EDF’s guidance is to “click on the food containers button and a food container icon to see what materials the type of container is made of.” Users can click on the following options: paperboard container; plastic clamshell takeout container; plastic grocery; metal can; multimaterial squeeze pouch or box; disposable tray, plate or platter; or glass bottle or jar.
Once you click on one of those packaging types, you’ll be presented with a list of the components that the container is made from and the chemicals of concern associated with them. For a paperboard container, the parts are paper body, paper/paperboard exterior and paperboard interior lining.

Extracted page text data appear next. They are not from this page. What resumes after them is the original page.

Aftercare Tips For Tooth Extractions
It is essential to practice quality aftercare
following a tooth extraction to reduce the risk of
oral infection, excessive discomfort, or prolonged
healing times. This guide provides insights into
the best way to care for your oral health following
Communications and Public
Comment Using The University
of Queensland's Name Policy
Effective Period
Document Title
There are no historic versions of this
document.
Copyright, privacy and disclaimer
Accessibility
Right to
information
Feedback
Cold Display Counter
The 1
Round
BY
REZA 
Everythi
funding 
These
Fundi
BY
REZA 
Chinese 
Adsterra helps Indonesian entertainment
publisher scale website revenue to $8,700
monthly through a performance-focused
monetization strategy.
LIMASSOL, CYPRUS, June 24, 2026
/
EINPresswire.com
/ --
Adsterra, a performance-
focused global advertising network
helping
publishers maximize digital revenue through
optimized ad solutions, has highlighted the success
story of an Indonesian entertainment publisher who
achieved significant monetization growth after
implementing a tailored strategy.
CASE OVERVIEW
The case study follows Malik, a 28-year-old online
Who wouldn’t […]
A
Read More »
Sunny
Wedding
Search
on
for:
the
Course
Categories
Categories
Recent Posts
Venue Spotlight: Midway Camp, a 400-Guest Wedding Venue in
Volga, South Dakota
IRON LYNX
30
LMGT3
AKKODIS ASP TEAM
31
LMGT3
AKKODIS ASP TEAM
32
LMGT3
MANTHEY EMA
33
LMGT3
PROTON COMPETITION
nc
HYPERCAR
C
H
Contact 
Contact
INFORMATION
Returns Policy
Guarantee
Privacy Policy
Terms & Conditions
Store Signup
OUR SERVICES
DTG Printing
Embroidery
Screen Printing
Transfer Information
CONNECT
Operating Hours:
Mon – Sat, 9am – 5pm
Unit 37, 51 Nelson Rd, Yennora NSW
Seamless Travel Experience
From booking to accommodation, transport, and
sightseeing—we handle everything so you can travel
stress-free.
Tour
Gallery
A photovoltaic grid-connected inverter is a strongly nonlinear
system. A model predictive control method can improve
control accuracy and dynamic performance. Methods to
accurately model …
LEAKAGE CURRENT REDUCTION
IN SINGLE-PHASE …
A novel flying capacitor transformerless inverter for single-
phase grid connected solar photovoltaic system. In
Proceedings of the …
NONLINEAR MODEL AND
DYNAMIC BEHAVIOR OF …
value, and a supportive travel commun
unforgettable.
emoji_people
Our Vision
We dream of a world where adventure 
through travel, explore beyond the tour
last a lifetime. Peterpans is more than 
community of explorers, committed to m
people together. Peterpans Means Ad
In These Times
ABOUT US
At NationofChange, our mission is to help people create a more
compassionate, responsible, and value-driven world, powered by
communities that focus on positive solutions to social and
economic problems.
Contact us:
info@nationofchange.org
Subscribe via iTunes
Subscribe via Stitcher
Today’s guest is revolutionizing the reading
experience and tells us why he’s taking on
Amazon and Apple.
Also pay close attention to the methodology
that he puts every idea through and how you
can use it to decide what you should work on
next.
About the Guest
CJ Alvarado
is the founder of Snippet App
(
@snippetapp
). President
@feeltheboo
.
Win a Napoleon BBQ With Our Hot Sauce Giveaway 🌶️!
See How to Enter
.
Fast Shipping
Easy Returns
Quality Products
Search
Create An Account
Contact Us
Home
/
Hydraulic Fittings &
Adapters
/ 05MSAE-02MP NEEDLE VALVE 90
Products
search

The chemicals are presented in three tiers, developed by the UP Scorecard group. Tier one chemicals are the substances that are most imperative to address and avoid “because the potential health impacts from their migration into food raises serious concerns,” according to the group. Tiers two and three represent other sets of toxic chemicals “that should not be used in the manufacture of food contact materials.”
In addition to eliminating the FCOC from packaging, there is another call to action from EDF for food packaging.
“I would like for all food companies to have chemicals policies,” Brown-West said. “But unfortunately, today, that’s not the case.”
Such policies can serve as a form of accountability and a framework for companies to explain chemical standards and commitments to themselves, their suppliers and other stakeholders. EDF+Business created a template companies can use to develop their policies.
“We think it’s very important for companies to really think through what their goals and actions are going to be with respect to transparency, with respect to elimination of known chemicals of concern, and with respect to ensuring safer alternatives,” Brown-West said. “All of those things can be captured in a comprehensive corporate chemicals policy.”
She also noted that these resources are just a few of many that companies can use to reduce or eliminate the chemicals used in their products. The tools are available for them to get started.
“If companies want to enhance their reputation, or even just protect it… the time is now to really take action, to be proactive and start addressing chemical safety today, instead of waiting or kicking it down the road,” Brown-West said.